Exercise goal: Your output should be the line with "Given the image: Segment" and all following lines of the data below, through the end, repeated exactly.

Stored data entries:
——————————

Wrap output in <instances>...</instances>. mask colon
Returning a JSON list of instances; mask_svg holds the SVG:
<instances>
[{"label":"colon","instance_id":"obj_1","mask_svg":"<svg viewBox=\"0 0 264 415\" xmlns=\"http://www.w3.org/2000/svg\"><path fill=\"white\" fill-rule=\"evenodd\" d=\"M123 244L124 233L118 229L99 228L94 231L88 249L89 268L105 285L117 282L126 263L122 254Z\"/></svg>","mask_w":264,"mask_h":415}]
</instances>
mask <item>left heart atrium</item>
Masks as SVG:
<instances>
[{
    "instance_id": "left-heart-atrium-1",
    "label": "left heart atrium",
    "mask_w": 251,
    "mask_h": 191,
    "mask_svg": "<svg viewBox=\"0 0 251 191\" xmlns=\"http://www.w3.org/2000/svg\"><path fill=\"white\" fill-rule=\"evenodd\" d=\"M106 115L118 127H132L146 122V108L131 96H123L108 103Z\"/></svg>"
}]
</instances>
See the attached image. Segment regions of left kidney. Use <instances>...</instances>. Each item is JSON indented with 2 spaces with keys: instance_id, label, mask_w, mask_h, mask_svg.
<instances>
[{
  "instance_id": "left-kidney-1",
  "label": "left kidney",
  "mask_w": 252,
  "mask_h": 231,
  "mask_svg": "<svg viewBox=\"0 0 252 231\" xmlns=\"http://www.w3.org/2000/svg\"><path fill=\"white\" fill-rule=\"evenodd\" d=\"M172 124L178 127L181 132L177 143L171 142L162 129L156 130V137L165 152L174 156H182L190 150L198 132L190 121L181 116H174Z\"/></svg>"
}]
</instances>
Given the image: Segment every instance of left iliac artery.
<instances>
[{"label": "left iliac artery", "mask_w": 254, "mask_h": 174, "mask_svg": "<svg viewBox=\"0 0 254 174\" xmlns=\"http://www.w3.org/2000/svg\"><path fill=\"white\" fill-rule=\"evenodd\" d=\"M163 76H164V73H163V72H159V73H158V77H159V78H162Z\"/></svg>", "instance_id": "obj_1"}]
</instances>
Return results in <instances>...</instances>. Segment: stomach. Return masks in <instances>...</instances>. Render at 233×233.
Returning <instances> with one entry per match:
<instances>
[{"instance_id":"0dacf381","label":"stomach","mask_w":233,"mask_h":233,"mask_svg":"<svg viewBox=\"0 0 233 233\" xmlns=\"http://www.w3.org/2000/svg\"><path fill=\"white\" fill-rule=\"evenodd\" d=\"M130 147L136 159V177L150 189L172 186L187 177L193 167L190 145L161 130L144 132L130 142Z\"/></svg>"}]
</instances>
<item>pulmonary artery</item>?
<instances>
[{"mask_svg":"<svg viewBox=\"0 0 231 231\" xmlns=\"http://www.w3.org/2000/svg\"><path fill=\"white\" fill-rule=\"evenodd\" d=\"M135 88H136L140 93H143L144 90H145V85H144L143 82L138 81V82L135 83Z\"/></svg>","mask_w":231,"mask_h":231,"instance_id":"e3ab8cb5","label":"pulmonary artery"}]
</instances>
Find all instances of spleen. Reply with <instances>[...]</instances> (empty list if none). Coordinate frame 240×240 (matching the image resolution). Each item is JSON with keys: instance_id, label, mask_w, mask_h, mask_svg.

——————————

Written response:
Given the image: Segment every instance of left iliac artery.
<instances>
[{"label": "left iliac artery", "mask_w": 254, "mask_h": 174, "mask_svg": "<svg viewBox=\"0 0 254 174\" xmlns=\"http://www.w3.org/2000/svg\"><path fill=\"white\" fill-rule=\"evenodd\" d=\"M163 76H164V73H163V72H159V73H158V77H159V78H162Z\"/></svg>", "instance_id": "obj_1"}]
</instances>
Return results in <instances>...</instances>. Segment: stomach. Return masks in <instances>...</instances>. Render at 233×233.
Returning <instances> with one entry per match:
<instances>
[{"instance_id":"0dacf381","label":"stomach","mask_w":233,"mask_h":233,"mask_svg":"<svg viewBox=\"0 0 233 233\" xmlns=\"http://www.w3.org/2000/svg\"><path fill=\"white\" fill-rule=\"evenodd\" d=\"M130 147L136 159V177L150 189L172 186L187 177L193 167L190 145L161 130L144 132L130 142Z\"/></svg>"}]
</instances>
<item>pulmonary artery</item>?
<instances>
[{"mask_svg":"<svg viewBox=\"0 0 231 231\" xmlns=\"http://www.w3.org/2000/svg\"><path fill=\"white\" fill-rule=\"evenodd\" d=\"M135 88H136L140 93H143L144 90H145V85H144L143 82L138 81V82L135 83Z\"/></svg>","mask_w":231,"mask_h":231,"instance_id":"e3ab8cb5","label":"pulmonary artery"}]
</instances>
Find all instances of spleen. Reply with <instances>[...]</instances> (empty list if none). Coordinate frame 240×240 (matching the image resolution). Each item is JSON with keys: instance_id, label, mask_w, mask_h, mask_svg.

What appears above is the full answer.